## YOUR GOAL
For the entries below, state how many lines include the string "Morgat", and write nothing besides that number.

[Opening RECORDS FOR PROCESSING section]

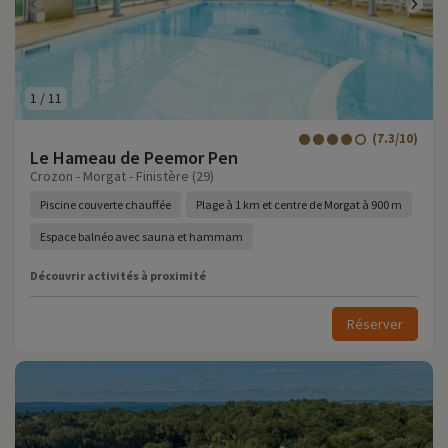
1
/
11
(7.3/10)
Le Hameau de Peemor Pen
Crozon - Morgat - Finistère (29)
Piscine couverte chauffée
Plage à 1 km et centre de Morgat à 900 m
Espace balnéo avec sauna et hammam
Découvrir activités à proximité
Réserver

[Closing RECORDS FOR PROCESSING section]

## YOUR RESPONSE
2